In the phosphor layer 42 of the present embodiment, the case where the fluorescence emission point concentration continuously changes (increases) for each of the plurality of regions A is described as an example, but the present invention is not limited to this.
For example, the phosphor layer 42 has a structure in which a second region A2 having a higher fluorescence emission point concentration than the first region A1 is located between the first region A1 and the reflective film 32 in the plurality of regions A. As long as it contains. That is, the phosphor layer 42 may include a region where the fluorescence emission point concentration is lower than the fluorescence emission point concentration of the first region A1 between the first region A1 and the second region A2.

  The disc 40 is made of a metal disc having excellent heat dissipation, such as aluminum or copper. The reflection film 32 is made of, for example, an Ag alloy, and reflects the fluorescence Y to be emitted from the light incident surface 142 side to the outside. An adhesive layer (not shown) is provided between the reflective film 32 and the disc 40. This adhesive layer is, for example, a high thermal conductivity type silicone adhesive containing Ag filler, and efficiently transfers the heat of the phosphor layer 42 to the disk 40 side via the reflective film 32.

Here, an example of a manufacturing method of the rotating fluorescent plate 30 of the present embodiment will be described.
First, the disk 40 provided with the reflective film 32 is prepared. The reflective film 32 may be affixed to the disk 40 using a high thermal conductivity type silicone adhesive containing a filler, or may be formed by directly forming a film on the disk 40.

Subsequently, the phosphor layer 42 is formed on the reflective film 32.
When forming the phosphor layer 42, first, a base material for the phosphor layer 42 is created. For example, the silicone adhesive used as the binder material 42b and the phosphor particles 42a are mixed at a ratio of 1: 1, for example. The mixture is stirred with a vacuum stirrer under predetermined conditions (for example, 700 Pa, 5 minutes at 3000 rpm) to obtain a base material. The base material is printed in a ring shape as shown in FIG. 2A on the reflective film 32 with a thickness of, for example, 90 μm.

  In the present embodiment, the base material printed on the reflective film 32 is left for a predetermined time (for example, 20 minutes). Thereby, in the base material printed on the reflective film 32, the phosphor particles 42a start to settle due to their own weight.

  After the phosphor particles 42a are settled so that the concentration of the phosphor particles 42a has a distribution in the thickness direction of the base material, the base material is heated and cured to form the phosphor layer 42. Thereby, the phosphor layer 42 in which the fluorescence emission point concentration continuously increases from the light incident surface 142 side toward the reflective film 32 side is obtained.

  The rotating fluorescent plate 30 is manufactured by attaching the motor 50 to the disc 40.

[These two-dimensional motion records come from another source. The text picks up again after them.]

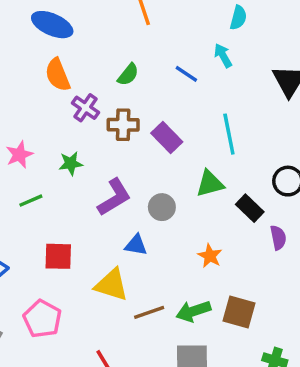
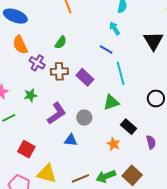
blue line: (186, 74) -> (106, 50), moved
black rectangle: (250, 208) -> (129, 127), moved
purple semicircle: (278, 238) -> (151, 142), moved
red square: (58, 256) -> (26, 149), turned 30
yellow triangle: (112, 285) -> (47, 174), moved
brown square: (239, 312) -> (132, 175), turned 30

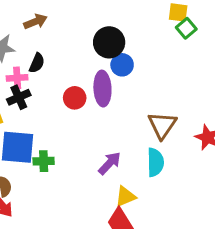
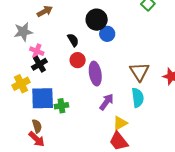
black semicircle: (37, 63) -> (73, 40), moved, turned -48
pink cross: (17, 78) -> (37, 51), turned 32
purple ellipse: (102, 89) -> (95, 74), moved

  Here, in the conventional phosphor layer, the phosphor particles are uniformly dispersed in the binder material. Therefore, when blue light (excitation light) is incident on the conventional phosphor layer, most of the blue light is absorbed by the phosphor particles and converted into fluorescence on the light incident surface side. Therefore, it is difficult to make the fluorescence reach the back side (reflective film side) of the phosphor layer.

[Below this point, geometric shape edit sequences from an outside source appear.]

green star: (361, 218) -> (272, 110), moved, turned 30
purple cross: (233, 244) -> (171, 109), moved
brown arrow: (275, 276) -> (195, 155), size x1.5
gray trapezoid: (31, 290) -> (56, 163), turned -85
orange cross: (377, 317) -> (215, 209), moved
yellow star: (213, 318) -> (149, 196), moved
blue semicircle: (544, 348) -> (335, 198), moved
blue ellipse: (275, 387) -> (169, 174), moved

  Further, since a large amount of blue light is absorbed on the light incident surface side, the amount of heat generated on the light incident surface side is increased, and the temperature on the light incident surface side is excessively increased. For this reason, the conversion efficiency is lowered due to the high temperature, and the conversion efficiency to fluorescence on the light incident surface side is lowered. Therefore, in the conventional phosphor layer, the conversion efficiency of blue light into fluorescence has decreased as a whole.

  On the other hand, the phosphor layer 42 of the present embodiment has a relatively low fluorescence emission point concentration on the light incident surface 142 side, so that all of the blue light E incident from the light incident surface 142 is fluorescent on the light incident surface 142 side. Absorption by the body particles 42a is suppressed.

  Further, since the phosphor layer 42 has a higher fluorescence emission point concentration as it goes to the reflection film 32 side, the blue light E incident from the light incident surface 142 is gradually converted to fluorescence Y as it travels to the reflection film 32 side. The Therefore, at least part of the blue light E incident from the light incident surface 142 can reach the back side (the reflective film 32 side) of the phosphor layer 42 as compared with the conventional case.

  The phosphor layer 42 can convert the blue light E into fluorescence Y over almost the entire region in the thickness direction. Thereby, in the fluorescent substance layer 42, the heat-generation area | region accompanying fluorescence conversion can be made into the state disperse | distributed in the thickness direction.

  As described above, according to the phosphor layer 42 of the present embodiment, the conversion efficiency lowering due to the high temperature is less likely to occur, so that the conversion efficiency to the fluorescence Y can be improved as compared with the conventional case.

  In addition, in the phosphor layer 42, there is a possibility that the amount of heat generated becomes large in the vicinity of the reflective film 32 having a relatively high fluorescence emission point concentration. However, since the reflective film 32 is formed on the disk 40 having excellent thermal conductivity, the heat of the phosphor layer 42 is efficiently released to the outside through the disk 40. Therefore, the phosphor layer 42 can be efficiently cooled and the conversion efficiency due to the high temperature is less likely to occur.

  Returning to FIG. 1, the first lens array 120 has a plurality of first small lenses 122 for dividing the light from the dichroic mirror 80 into a plurality of partial light beams. The plurality of first small lenses 122 are arranged in a matrix in a plane orthogonal to the illumination optical axis 100ax.

  The second lens array 130 has a plurality of second small lenses 132 corresponding to the plurality of first small lenses 122 of the first lens array 120. The second lens array 130 forms an image of each first small lens 122 of the first lens array 120 together with the superimposing lens 150 in the vicinity of the image forming area of the liquid crystal light modulators 400R, 400G, and 400B. The plurality of second small lenses 132 are arranged in a matrix in a plane orthogonal to the illumination optical axis 100ax.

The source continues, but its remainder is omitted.